_Problem to work on_: Of all the lines in the material, tally those containing the string "values", and report nothing but the total.
----
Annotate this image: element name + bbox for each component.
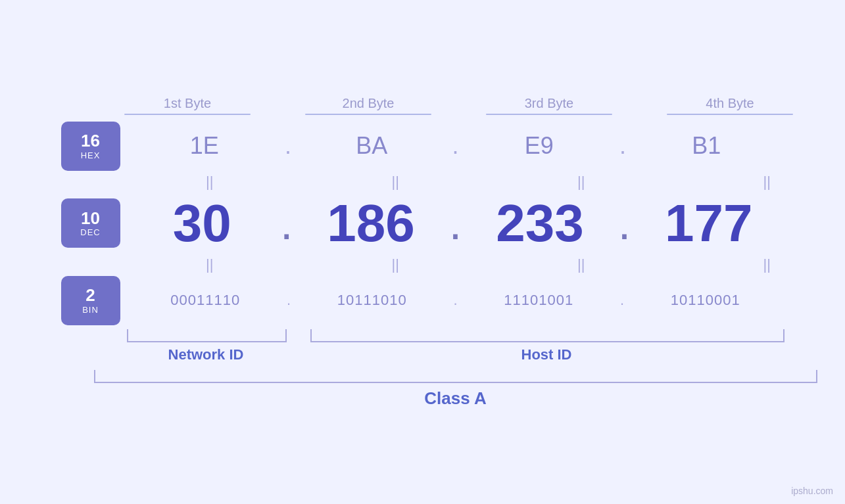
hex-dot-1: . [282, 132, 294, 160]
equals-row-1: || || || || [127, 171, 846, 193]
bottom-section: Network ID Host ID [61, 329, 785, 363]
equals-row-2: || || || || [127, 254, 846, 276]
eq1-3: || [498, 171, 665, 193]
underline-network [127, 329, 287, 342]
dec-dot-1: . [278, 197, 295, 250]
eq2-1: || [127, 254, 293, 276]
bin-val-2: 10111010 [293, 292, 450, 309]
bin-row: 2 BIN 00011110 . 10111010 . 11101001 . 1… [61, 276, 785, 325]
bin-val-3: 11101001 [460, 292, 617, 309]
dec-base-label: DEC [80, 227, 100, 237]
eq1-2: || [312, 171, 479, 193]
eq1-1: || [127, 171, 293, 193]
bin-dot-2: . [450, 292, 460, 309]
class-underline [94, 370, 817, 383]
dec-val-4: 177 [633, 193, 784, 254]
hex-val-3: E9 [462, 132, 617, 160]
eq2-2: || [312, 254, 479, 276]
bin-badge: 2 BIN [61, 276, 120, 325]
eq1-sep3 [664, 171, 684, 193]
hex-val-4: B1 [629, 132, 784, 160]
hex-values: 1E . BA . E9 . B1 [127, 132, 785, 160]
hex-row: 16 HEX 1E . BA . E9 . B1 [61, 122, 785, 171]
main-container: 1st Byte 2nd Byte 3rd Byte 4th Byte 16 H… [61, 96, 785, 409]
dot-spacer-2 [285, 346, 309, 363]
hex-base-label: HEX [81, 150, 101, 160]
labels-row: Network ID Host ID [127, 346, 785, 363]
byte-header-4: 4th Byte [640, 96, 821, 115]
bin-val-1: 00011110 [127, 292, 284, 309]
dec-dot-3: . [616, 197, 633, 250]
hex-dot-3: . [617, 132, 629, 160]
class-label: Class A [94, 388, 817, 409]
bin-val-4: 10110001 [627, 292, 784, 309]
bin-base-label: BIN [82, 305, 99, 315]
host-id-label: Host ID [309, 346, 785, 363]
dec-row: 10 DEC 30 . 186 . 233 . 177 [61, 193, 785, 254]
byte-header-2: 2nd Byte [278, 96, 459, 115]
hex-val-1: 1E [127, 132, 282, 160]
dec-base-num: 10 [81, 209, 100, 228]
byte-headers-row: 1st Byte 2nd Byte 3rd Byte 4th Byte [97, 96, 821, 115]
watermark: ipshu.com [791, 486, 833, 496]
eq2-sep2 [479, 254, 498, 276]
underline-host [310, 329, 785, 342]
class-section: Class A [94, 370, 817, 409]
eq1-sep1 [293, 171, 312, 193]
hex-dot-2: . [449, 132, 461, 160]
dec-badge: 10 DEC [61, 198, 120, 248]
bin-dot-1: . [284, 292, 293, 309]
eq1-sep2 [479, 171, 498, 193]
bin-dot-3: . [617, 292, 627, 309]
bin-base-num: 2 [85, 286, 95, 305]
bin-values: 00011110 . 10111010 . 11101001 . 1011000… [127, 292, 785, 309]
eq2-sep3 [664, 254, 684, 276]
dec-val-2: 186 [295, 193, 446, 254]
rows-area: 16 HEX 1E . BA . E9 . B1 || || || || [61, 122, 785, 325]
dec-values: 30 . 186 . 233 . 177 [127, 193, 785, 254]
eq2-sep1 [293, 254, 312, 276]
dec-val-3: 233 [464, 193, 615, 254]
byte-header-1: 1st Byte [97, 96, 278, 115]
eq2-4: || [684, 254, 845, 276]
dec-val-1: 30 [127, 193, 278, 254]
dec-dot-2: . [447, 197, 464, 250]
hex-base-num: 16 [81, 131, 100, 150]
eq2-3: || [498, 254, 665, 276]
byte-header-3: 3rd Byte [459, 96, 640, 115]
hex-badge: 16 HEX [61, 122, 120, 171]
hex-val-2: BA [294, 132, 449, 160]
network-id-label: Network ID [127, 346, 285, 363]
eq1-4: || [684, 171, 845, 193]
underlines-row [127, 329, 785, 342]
----
_Response to this exercise_: 3